We may never know how many men or women “cheat” on their spouses, largely because on questionnaires people do not always tell the truth about such matters. Cheating was defined by McAllister and colleagues as “a general term for extradyadic romantic or sexual behavior that violates expectations in a committed romantic relationship.” The key word here is “expectations” because some couples (again, we do not know how many) evolve implicit (“I’ll pretend it’s not happening”) or explicit understandings, such as open relationships with a (usually) mutual agreement about what “open” means. Surveys tend to reveal that explicit cheating occurs in a very small percentage of the total number of relationships—perhaps as low as 5 percent. Instances of implicit cheating are even more difficult to document; few people confess such behavior on questionnaires. What is known from a study by Richters and colleagues is that “the majority of respondents who had sex with someone else were in relationships that were explicitly or implicitly expected to be exclusive.” How large the absolute total is anyone’s guess.

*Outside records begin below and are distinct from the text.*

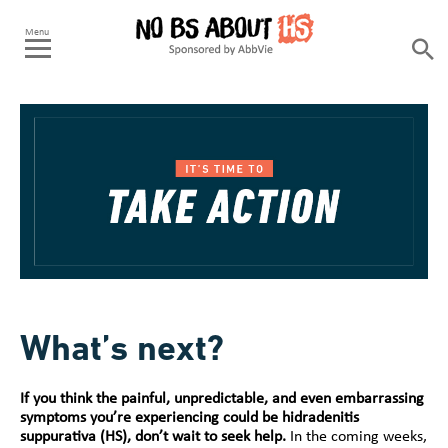
What’s next?
If you think the painful, unpredictable, and even embarrassing
symptoms you’re experiencing could be hidradenitis
suppurativa (HS), don’t wait to seek help.
In the coming weeks,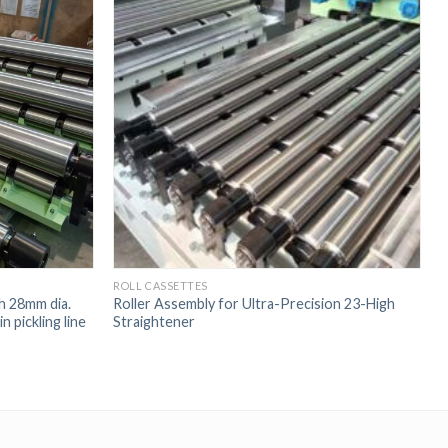
ROLL CASSETTES
R
th 28mm dia.
Roller Assembly for Ultra-Precision 23-High
R
n pickling line
Straightener
H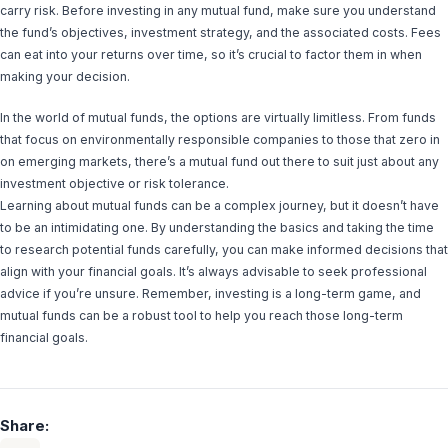
carry risk. Before investing in any mutual fund, make sure you understand
the fund’s objectives, investment strategy, and the associated costs. Fees
can eat into your returns over time, so it’s crucial to factor them in when
making your decision.
In the world of mutual funds, the options are virtually limitless. From funds
that focus on environmentally responsible companies to those that zero in
on emerging markets, there’s a mutual fund out there to suit just about any
investment objective or risk tolerance.
Learning about mutual funds can be a complex journey, but it doesn’t have
to be an intimidating one. By understanding the basics and taking the time
to research potential funds carefully, you can make informed decisions that
align with your financial goals. It’s always advisable to seek professional
advice if you’re unsure. Remember, investing is a long-term game, and
mutual funds can be a robust tool to help you reach those long-term
financial goals.
Share: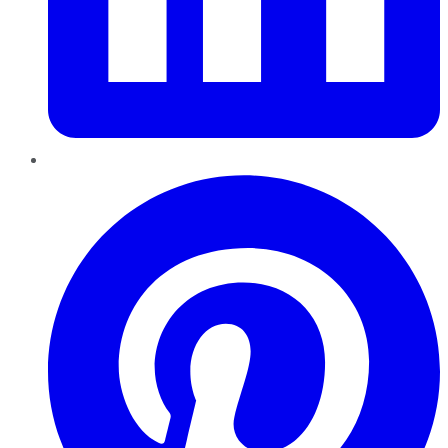
Pinterest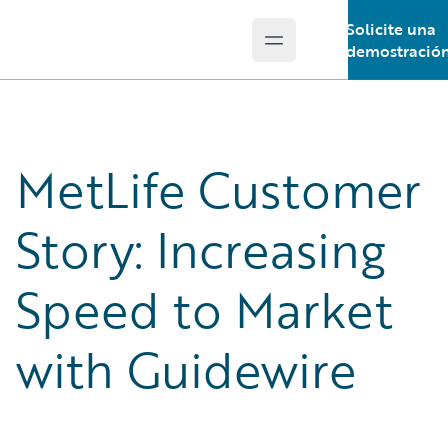
Solicite una
Open main menu
Guidewire Logo
demostració
MetLife Customer
Story: Increasing
Speed to Market
with Guidewire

If Cheating Is Discovered or Confessed
Regardless, if one is caught cheating, how best to recover and save the relationship? To address this question, psychologists Gunderson and Ferrari asked about 200 young women and men to respond to various scenarios about how they would react to a cheating situation. Several factors were considered.

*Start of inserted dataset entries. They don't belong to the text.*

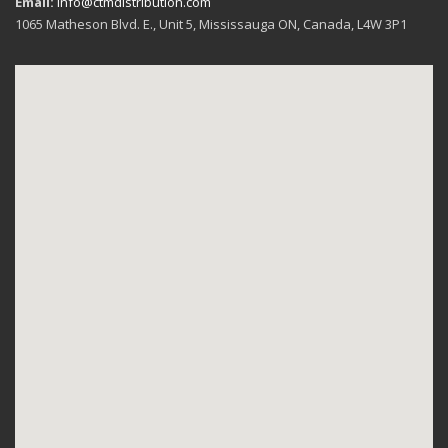
Email:
info@ctmdistribution.com
1065 Matheson Blvd. E., Unit 5, Mississauga ON, Canada, L4W 3P1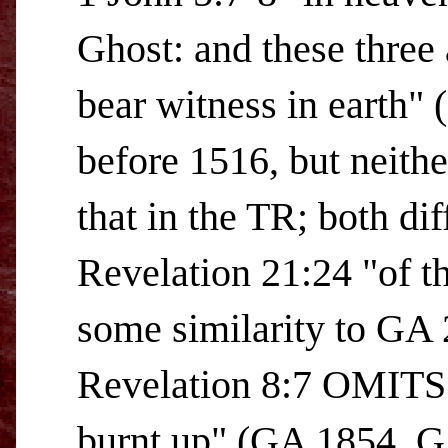
Ghost: and these three 
bear witness in earth"
before 1516, but neithe
that in the TR; both d
Revelation 21:24 "of t
some similarity to GA
Revelation 8:7 OMITS "
burnt up" (GA 1854, 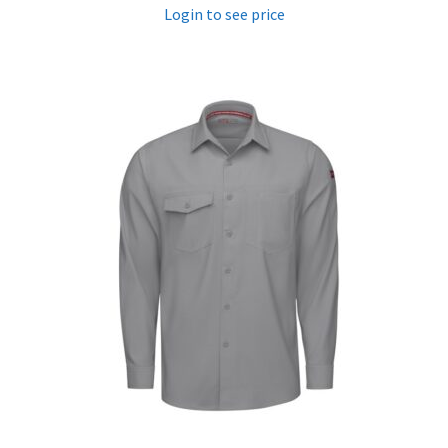
Login to see price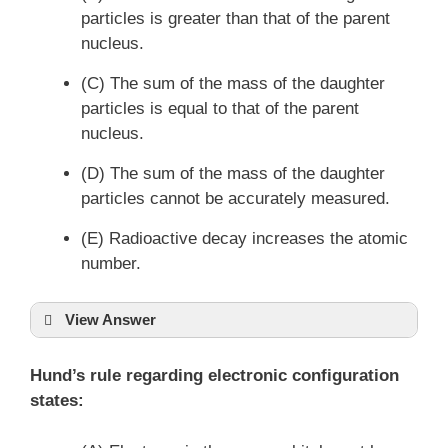
particles is greater than that of the parent
nucleus.
(C) The sum of the mass of the daughter
particles is equal to that of the parent
nucleus.
(D) The sum of the mass of the daughter
particles cannot be accurately measured.
(E) Radioactive decay increases the atomic
number.
View Answer
Hund’s rule regarding electronic configuration
states: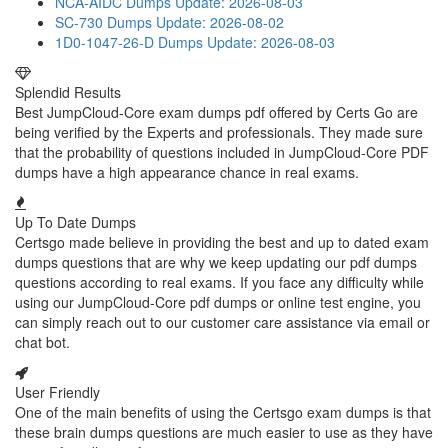
NCA-AIDC Dumps
Update: 2026-08-03
SC-730 Dumps
Update: 2026-08-02
1D0-1047-26-D Dumps
Update: 2026-08-03
Splendid Results
Best JumpCloud-Core exam dumps pdf offered by Certs Go are
being verified by the Experts and professionals. They made sure
that the probability of questions included in JumpCloud-Core PDF
dumps have a high appearance chance in real exams.
Up To Date Dumps
Certsgo made believe in providing the best and up to dated exam
dumps questions that are why we keep updating our pdf dumps
questions according to real exams. If you face any difficulty while
using our JumpCloud-Core pdf dumps or online test engine, you
can simply reach out to our customer care assistance via email or
chat bot.
User Friendly
One of the main benefits of using the Certsgo exam dumps is that
these brain dumps questions are much easier to use as they have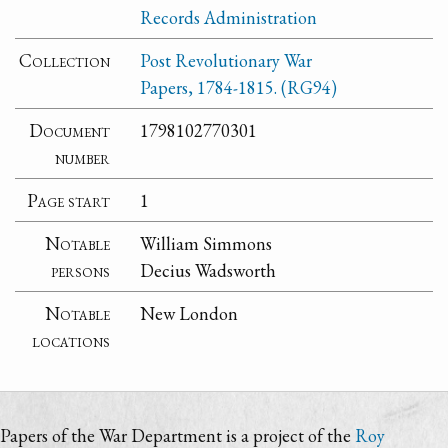
Records Administration
Collection
Post Revolutionary War
Papers, 1784-1815. (RG94)
Document
1798102770301
number
Page start
1
Notable
William Simmons
persons
Decius Wadsworth
Notable
New London
locations
Papers of the War Department is a project of the
Roy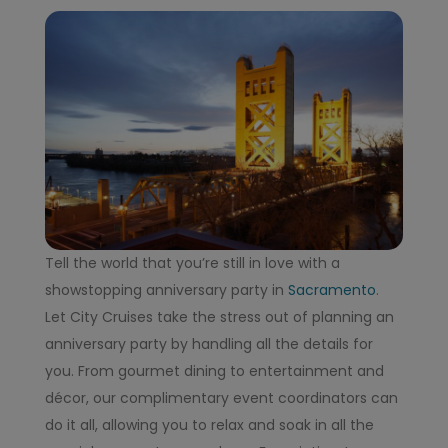
Tell the world that you’re still in love with a
showstopping anniversary party in
Sacramento
.
Let City Cruises take the stress out of planning an
anniversary party by handling all the details for
you. From gourmet dining to entertainment and
décor, our complimentary event coordinators can
do it all, allowing you to relax and soak in all the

First, how did the aggrieved partner find out? Did they learn from:
1. Being told by a friend who believed it was in your best interests to know about the cheating
2. Walking in on the partner as they were having sex with another person
3. The partner admitting to cheating after they were confronted or questioned about the sex act
4. The partner voluntarily disclosing their cheating without prior suspicion or interrogation
The authors concluded that it did not matter how the transgression was discovered. It was not important how the wounded one found out.
Second, the frequency of cheating did matter. The two options given were:
1. This was an isolated event, the first time your partner cheated on you.

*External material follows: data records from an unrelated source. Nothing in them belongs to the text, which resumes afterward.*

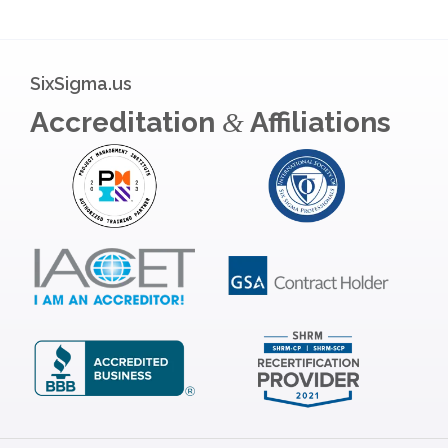
SixSigma.us
Accreditation
Affiliations
&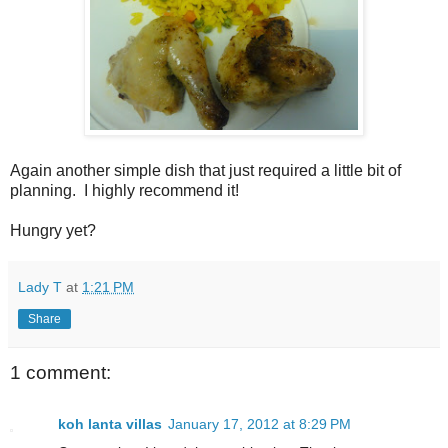
Again another simple dish that just required a little bit of
planning.
I highly recommend it!
Hungry yet?
Lady T
at
1:21 PM
Share
1 comment:
koh lanta villas
January 17, 2012 at 8:29 PM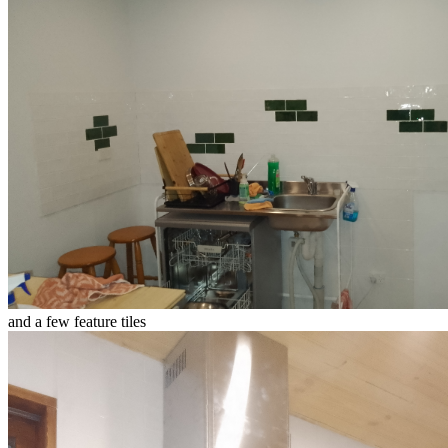
and a few feature tiles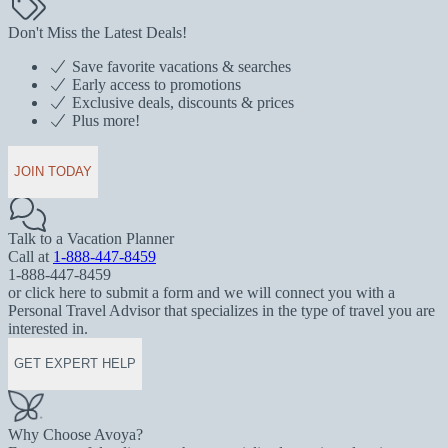
Don't Miss the Latest Deals!
Save favorite vacations & searches
Early access to promotions
Exclusive deals, discounts & prices
Plus more!
JOIN TODAY
Talk to a Vacation Planner
Call at
1-888-447-8459
1-888-447-8459
or click here to submit a form and we will connect you with a
Personal Travel Advisor that specializes in the type of travel you are
interested in.
GET EXPERT HELP
Why Choose Avoya?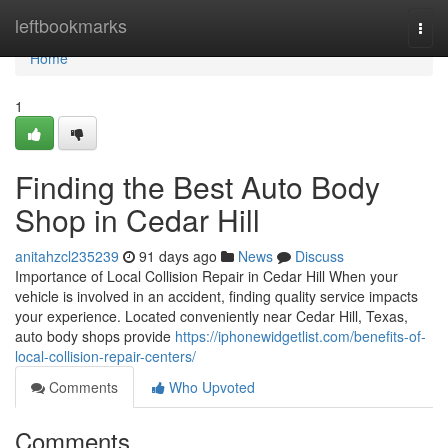
Home
leftbookmarks
Togg
navi
Home
1
Finding the Best Auto Body
Shop in Cedar Hill
anitahzcl235239
91 days ago
News
Discuss
Importance of Local Collision Repair in Cedar Hill When your
vehicle is involved in an accident, finding quality service impacts
your experience. Located conveniently near Cedar Hill, Texas,
auto body shops provide
https://iphonewidgetlist.com/benefits-of-
local-collision-repair-centers/
Comments
Who Upvoted
Comments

2. During the course of your relationship, your partner cheated on you multiple times.
A single event was forgivable, but not if cheating was frequent. The researchers concluded, if the cheating only occurred once then the injured person “would be more likely to forgive the transgression and less likely to end the relationship” because it was viewed as a “redeemable offense.” That did not mean, however, that they would necessarily stop worrying about their partner’s future cheating.
Third, most critical was “regardless of how the transgression was discovered, forgiveness was most likely when cheating was an isolated incident and when an apology was offered by the partner.” The process of healing and reconciliation would likely take less time and hope for the future of the romantic relationship would most likely be enhanced. Wrong-doing confessions reduced revenge desires and renewed the possibility of trust.